Overview of Nevada’s Process of HIV Testing of Offenders

Overview of Nevada’s Process of HIV Testing of OffendersWith approximately 9,194 people in Nevada reported to be living with HIV, one concern is how to deal with HIV, specifically in inmate populations, where certain incidents may increase the chance of exposure to HIV.  Any instance where someone may encounter the fluids of someone who is HIV-positive, whether it be jail personnel or other inmates, requires protocol for dealing with these situations.

The last reported numbers for HIV-affected individuals among Nevada prisoners was in 2012, which showed that 115 prisoners in the custody of state and federal correctional authorities in Nevada were affected with HIV.  Nevada law provides for a protocol for dealing with inmates who may have been exposed to HIV, and who are deemed to be HIV-positive.

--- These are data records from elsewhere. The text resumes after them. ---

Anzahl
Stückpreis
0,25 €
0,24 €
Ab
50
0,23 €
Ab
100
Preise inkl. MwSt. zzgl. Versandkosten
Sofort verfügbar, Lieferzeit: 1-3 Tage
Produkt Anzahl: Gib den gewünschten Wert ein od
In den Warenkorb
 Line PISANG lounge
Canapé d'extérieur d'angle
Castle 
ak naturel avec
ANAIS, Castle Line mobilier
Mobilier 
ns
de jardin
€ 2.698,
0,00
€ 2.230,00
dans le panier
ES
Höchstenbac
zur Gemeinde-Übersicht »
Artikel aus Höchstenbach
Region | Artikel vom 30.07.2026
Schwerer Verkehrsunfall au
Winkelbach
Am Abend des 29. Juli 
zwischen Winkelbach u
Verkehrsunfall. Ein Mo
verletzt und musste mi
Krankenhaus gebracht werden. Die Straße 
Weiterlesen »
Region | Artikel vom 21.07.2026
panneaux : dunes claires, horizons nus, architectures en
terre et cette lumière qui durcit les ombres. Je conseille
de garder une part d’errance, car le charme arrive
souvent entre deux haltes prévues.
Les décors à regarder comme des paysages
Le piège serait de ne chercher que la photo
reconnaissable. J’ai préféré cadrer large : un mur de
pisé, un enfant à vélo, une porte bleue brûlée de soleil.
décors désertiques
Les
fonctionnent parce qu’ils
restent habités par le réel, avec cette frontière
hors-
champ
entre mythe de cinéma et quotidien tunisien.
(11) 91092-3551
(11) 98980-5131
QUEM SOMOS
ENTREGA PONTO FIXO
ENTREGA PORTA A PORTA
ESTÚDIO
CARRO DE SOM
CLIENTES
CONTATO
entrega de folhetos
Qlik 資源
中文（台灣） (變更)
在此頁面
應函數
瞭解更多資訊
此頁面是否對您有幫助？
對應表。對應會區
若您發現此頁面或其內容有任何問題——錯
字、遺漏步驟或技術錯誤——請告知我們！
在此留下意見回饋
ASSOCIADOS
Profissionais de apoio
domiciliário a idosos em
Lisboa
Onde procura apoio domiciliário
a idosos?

HIV-Specific Criminal Laws

The Law Regarding HIV Testing of Offenders in Nevada

The process for the testing HIV testing of Nevada offenders who are incarcerated is outlined in Nev. Rev. Stat. § 209.385.  It provides that committed offenders will be tested for HIV after any incident in which the offender may have been exposed to the virus.  Along with administration of the appropriate tests, the offender must undergo HIV counseling.  If the results of the test are positive, then the offender must undergo supplemental testing and the offender’s name may be disclosed to certain Department of Corrections personnel.  In certain situations, an HIV-positive offender will be segregated from other HIV-negative offenders.

The specific statutory language of Nev. Rev. Stat. § 209.385 reads:

  • Each offender committed to the custody of the Department for imprisonment shall submit to such initial tests as the Director determines appropriate to detect exposure to the human immunodeficiency virus. Each such test must be approved by regulation of the State Board of Health. At the time the offender is committed to custody and after an incident involving the offender:
    • The appropriate approved tests must be administered; and
    • (b) The Offender must receive counseling regarding the virus.
  • If the results of an initial test are positive, the offender shall submit to such supplemental tests as the Medical Director determines appropriate. Each such test must be approved for the purpose by regulation of the State Board of Health.
  • If the results of a supplemental test are positive, the name of the offender may be disclosed to:
    • (a) The Director;
    • The administrative officers of the Department who are responsible for the classification and medical treatment of offenders;
    • (c) The manager or warden of the facility or institution at which the offender is confined; and
    • Any other employee of the Department whose normal duties involve the employee with the offender or require the employee to come into contact with the blood or bodily fluids of the offender.
  • The offender must be segregated from every other offender whose test results are negative if:
    • The results of a supplemental test are positive; and
    • The offender engages in behavior that increases the risk of transmitting the virus as determined by regulation of the Department.
  • The Director, with the approval of the Board:
    • Shall establish for inmates and employees of the Department an educational program regarding the virus whose curriculum is provided by the Division of Public and Behavioral Health of the Department of Health and Human Services.  A person who provides instruction for this program must be certified to do so by the Division.
    • May adopt such regulations as are necessary to carry out the provisions of this section.
  • As used in this section, “incident” means an occurrence, of a kind specified by regulation of the State Board of Health or the Department, that entails a significant risk of exposure to the human immunodeficiency virus.